Showering in strange places no longer bothered Riordan. He’d lived rough long enough to be more used to truck stop and campground showers, as well as the occasional hotel or lake, than having his own bathing space. He set his borrowed supplies on a little shelf inside the stall clearly for that purpose and stripped mechanically. His own clothes went on the floor. They were hardly going to get much more dirty at this point.
The shower didn’t take long to warm and had good water pressure. There was a scent and sign of buildup that meant the water was a bit hard with minerals. Riordan stepped under the shower and watched as the water turned brown with sand and caked on mud. When it hit his wrists, small streaks of reddish-brown joined the flow, even though he would have sworn all of his blood had flaked off over the last day.

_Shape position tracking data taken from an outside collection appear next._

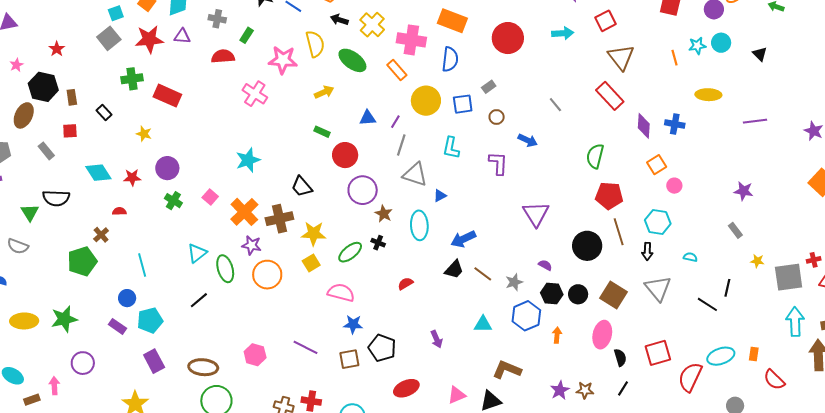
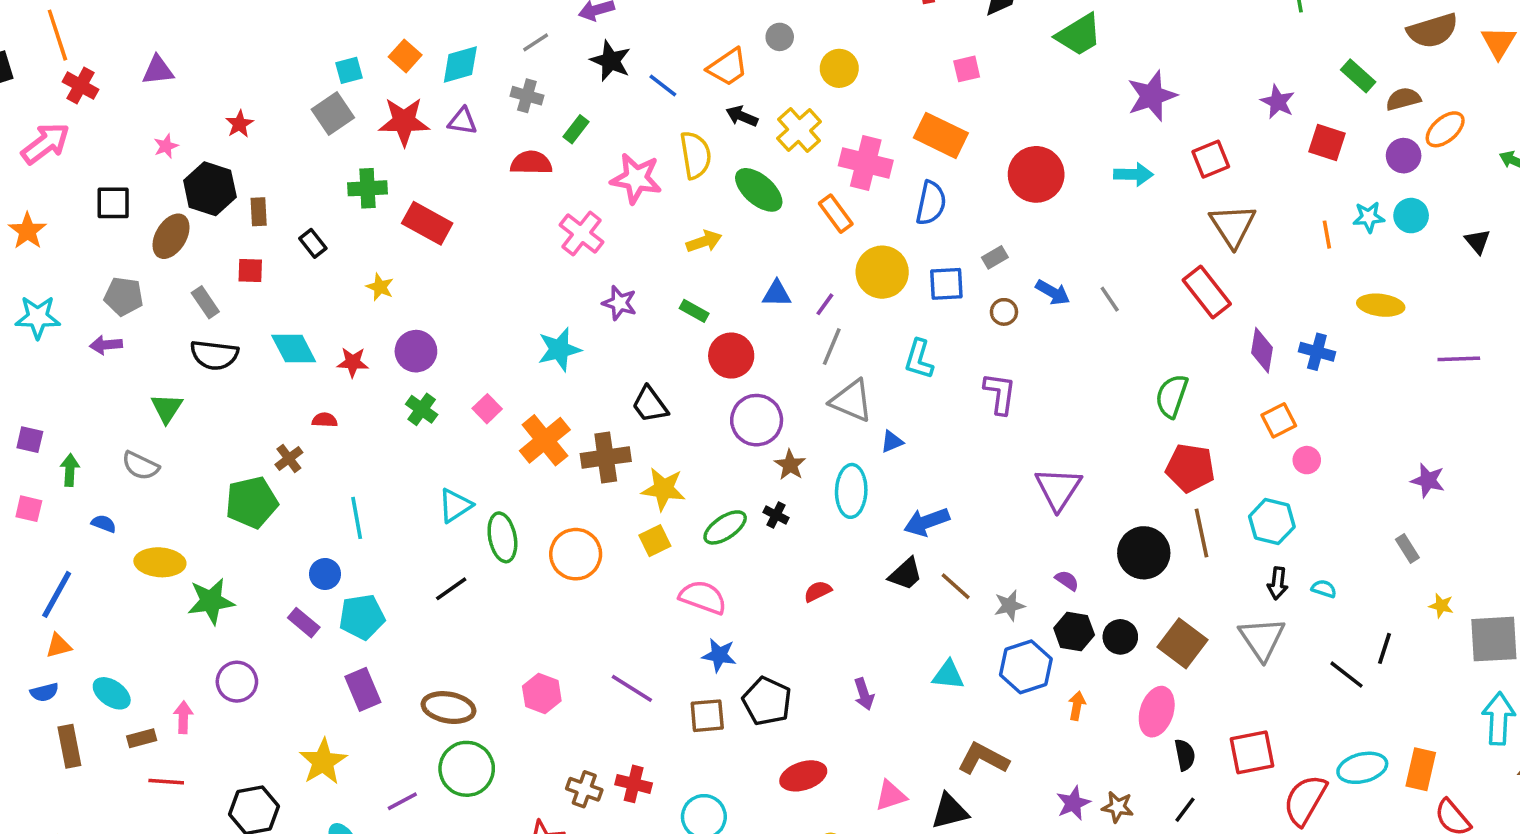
blue arrow: (528, 140) -> (1053, 292), moved
black semicircle: (56, 198) -> (214, 355), moved
purple star: (252, 245) -> (620, 303), moved
black arrow: (647, 251) -> (1278, 583), moved
yellow ellipse: (24, 321) -> (160, 562), moved
orange rectangle: (754, 354) -> (1421, 769), size x1.6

His left arm was worse, the rope clinging to him even now having absorbed his blood and sweat as he’d tried to escape and now it seemed to be releasing it just to remind him that he would never truly outrun it.
No matter how far he’d come, Riordan had still hung on that tree, bleeding out. It owned him.
Tears blended in with the shower water as he stood there, numbly letting it all wash over him. He should try to stop the tears. Should scrub himself down, put on his new gear, and get rest to be ready for the next emergency, grabbing whatever rest he could. But, he couldn’t. Riordan just couldn’t make himself care.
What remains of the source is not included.